* PROBLEM TO SOLVE: Every record must come back unchanged, apart from the pictures, which are dropped.

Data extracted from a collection

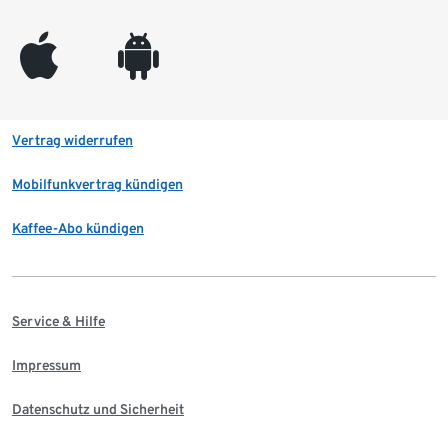
appleinc
android
Vertrag widerrufen
Mobilfunkvertrag kündigen
Kaffee-Abo kündigen
Service & Hilfe
Impressum
Datenschutz und Sicherheit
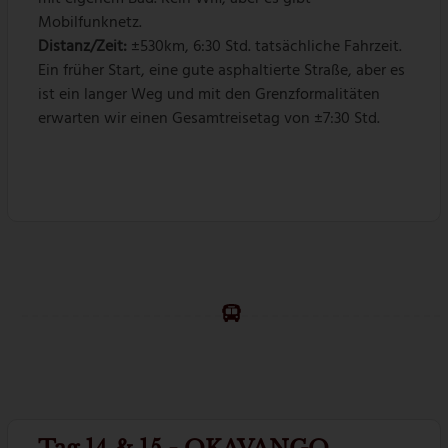
Mobilfunknetz.
Distanz/Zeit:
±530km, 6:30 Std. tatsächliche Fahrzeit.
Ein früher Start, eine gute asphaltierte Straße, aber es
ist ein langer Weg und mit den Grenzformalitäten
erwarten wir einen Gesamtreisetag von ±7:30 Std.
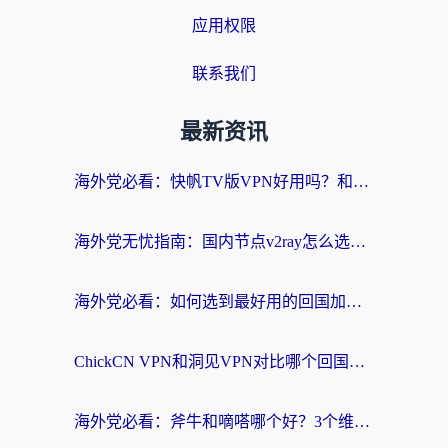
应用权限
联系我们
最新资讯
海外党必看：快帆TV版VPN好用吗？和快游VPN对比哪个回国效果更好？附实用避坑指南
海外党无忧指南：国内节点v2ray怎么选？一键回国VPN+多场景实测帮你避坑
海外党必看：如何选到最好用的回国加速器？从节点到售后的全维度指南
ChickCN VPN和洞见VPN对比哪个回国效果更好？海外党亲测3款加速器+避坑指南
海外党必看：斧牛和嘀嗒哪个好？3个维度教你选对回国加速器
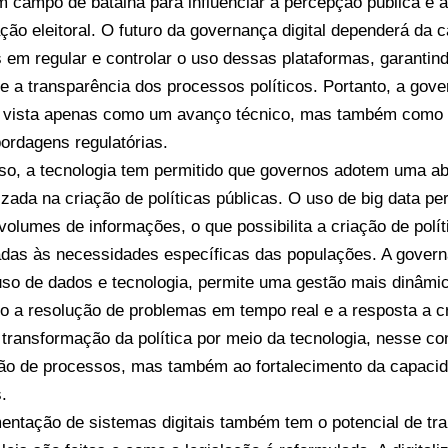
m campo de batalha para influenciar a percepção pública e
ção eleitoral. O futuro da governança digital dependerá da 
 em regular e controlar o uso dessas plataformas, garantin
 e a transparência dos processos políticos. Portanto, a gove
 vista apenas como um avanço técnico, mas também como
ordagens regulatórias.
so, a tecnologia tem permitido que governos adotem uma 
izada na criação de políticas públicas. O uso de big data pe
volumes de informações, o que possibilita a criação de polít
adas às necessidades específicas das populações. A govern
uso de dados e tecnologia, permite uma gestão mais dinâmic
ndo a resolução de problemas em tempo real e a resposta a c
 transformação da política por meio da tecnologia, nesse con
o de processos, mas também ao fortalecimento da capacid
.
entação de sistemas digitais também tem o potencial de tr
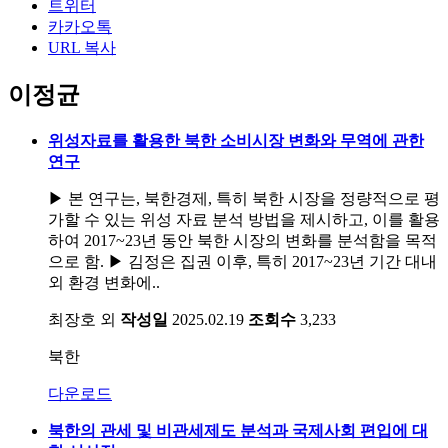
트위터
카카오톡
URL 복사
이정균
위성자료를 활용한 북한 소비시장 변화와 무역에 관한
연구
▶ 본 연구는, 북한경제, 특히 북한 시장을 정량적으로 평
가할 수 있는 위성 자료 분석 방법을 제시하고, 이를 활용
하여 2017~23년 동안 북한 시장의 변화를 분석함을 목적
으로 함. ▶ 김정은 집권 이후, 특히 2017~23년 기간 대내
외 환경 변화에..
최장호 외
작성일
2025.02.19
조회수
3,233
북한
다운로드
북한의 관세 및 비관세제도 분석과 국제사회 편입에 대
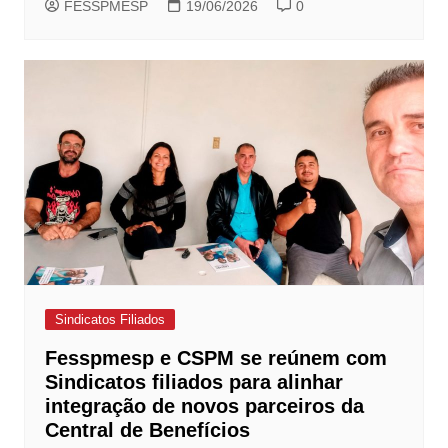
FESSPMESP
19/06/2026
0
Sindicatos Filiados
Fesspmesp e CSPM se reúnem com
Sindicatos filiados para alinhar
integração de novos parceiros da
Central de Benefícios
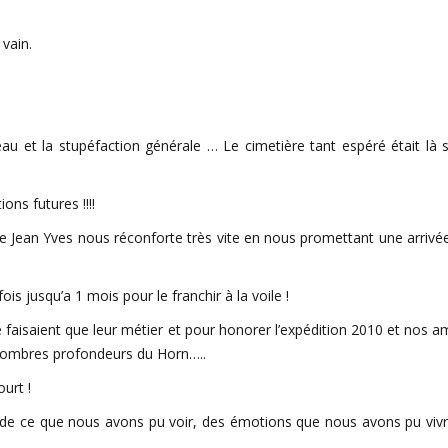
vain.
eau et la stupéfaction générale … Le cimetière tant espéré était là
ons futures !!!!
ne Jean Yves nous réconforte très vite en nous promettant une arrivé
 jusqu’a 1 mois pour le franchir à la voile !
aisaient que leur métier et pour honorer l’expédition 2010 et nos a
 sombres profondeurs du Horn…..
urt !
 de ce que nous avons pu voir, des émotions que nous avons pu vivr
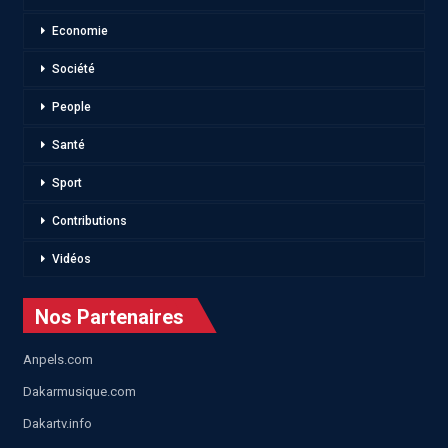
Economie
Société
People
Santé
Sport
Contributions
Vidéos
Nos Partenaires
Anpels.com
Dakarmusique.com
Dakartv.info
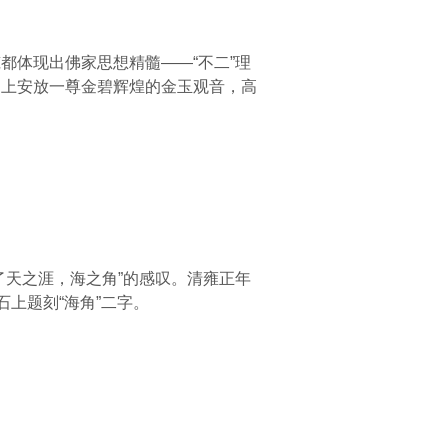
都体现出佛家思想精髓——“不二”理
阁上安放一尊金碧辉煌的金玉观音，高
了天之涯，海之角”的感叹。清雍正年
上题刻“海角”二字。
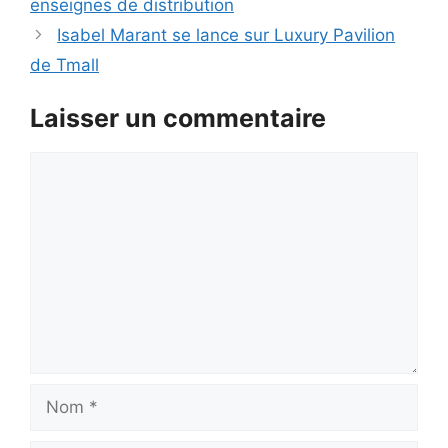
enseignes de distribution
Isabel Marant se lance sur Luxury Pavilion
de Tmall
Laisser un commentaire
Commentaire
Nom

* SOLUTION:
appleinc
android
Vertrag widerrufen
Mobilfunkvertrag kündigen
Kaffee-Abo kündigen
Service & Hilfe
Impressum
Datenschutz und Sicherheit
Mobilfunknetz.
Distanz/Zeit:
±530km, 6:30 Std. tatsächliche Fahrzeit.
Ein früher Start, eine gute asphaltierte Straße, aber es
ist ein langer Weg und mit den Grenzformalitäten
erwarten wir einen Gesamtreisetag von ±7:30 Std.
应用权限
联系我们
最新资讯
海外党必看：快帆TV版VPN好用吗？和快游VPN对比哪个回国效果更好？附实用避坑指南
海外党无忧指南：国内节点v2ray怎么选？一键回国VPN+多场景实测帮你避坑
海外党必看：如何选到最好用的回国加速器？从节点到售后的全维度指南
ChickCN VPN和洞见VPN对比哪个回国效果更好？海外党亲测3款加速器+避坑指南
海外党必看：斧牛和嘀嗒哪个好？3个维度教你选对回国加速器
m campo de batalha para influenciar a percepção pública e
ção eleitoral. O futuro da governança digital dependerá da 
 em regular e controlar o uso dessas plataformas, garantin
 e a transparência dos processos políticos. Portanto, a gove
 vista apenas como um avanço técnico, mas também como
ordagens regulatórias.
so, a tecnologia tem permitido que governos adotem uma 
izada na criação de políticas públicas. O uso de big data pe
volumes de informações, o que possibilita a criação de polít
adas às necessidades específicas das populações. A govern
uso de dados e tecnologia, permite uma gestão mais dinâmic
ndo a resolução de problemas em tempo real e a resposta a c
 transformação da política por meio da tecnologia, nesse con
o de processos, mas também ao fortalecimento da capacid
.
entação de sistemas digitais também tem o potencial de tr
트위터
카카오톡
URL 복사
이정균
위성자료를 활용한 북한 소비시장 변화와 무역에 관한
연구
▶ 본 연구는, 북한경제, 특히 북한 시장을 정량적으로 평
가할 수 있는 위성 자료 분석 방법을 제시하고, 이를 활용
하여 2017~23년 동안 북한 시장의 변화를 분석함을 목적
으로 함. ▶ 김정은 집권 이후, 특히 2017~23년 기간 대내
외 환경 변화에..
최장호 외
작성일
2025.02.19
조회수
3,233
북한
다운로드
북한의 관세 및 비관세제도 분석과 국제사회 편입에 대
FESSPMESP
19/06/2026
0
Sindicatos Filiados
Fesspmesp e CSPM se reúnem com
Sindicatos filiados para alinhar
integração de novos parceiros da
Central de Benefícios
vain.
eau et la stupéfaction générale … Le cimetière tant espéré était là
ons futures !!!!
ne Jean Yves nous réconforte très vite en nous promettant une arrivé
 jusqu’a 1 mois pour le franchir à la voile !
aisaient que leur métier et pour honorer l’expédition 2010 et nos a
 sombres profondeurs du Horn…..
urt !
 de ce que nous avons pu voir, des émotions que nous avons pu vivr
Economie
Société
People
Santé
Sport
Contributions
Vidéos
Nos Partenaires
Anpels.com
Dakarmusique.com
Dakartv.info
都体现出佛家思想精髓——“不二”理
阁上安放一尊金碧辉煌的金玉观音，高
了天之涯，海之角”的感叹。清雍正年
上题刻“海角”二字。
enseignes de distribution
Isabel Marant se lance sur Luxury Pavilion
de Tmall
Laisser un commentaire
Commentaire
Nom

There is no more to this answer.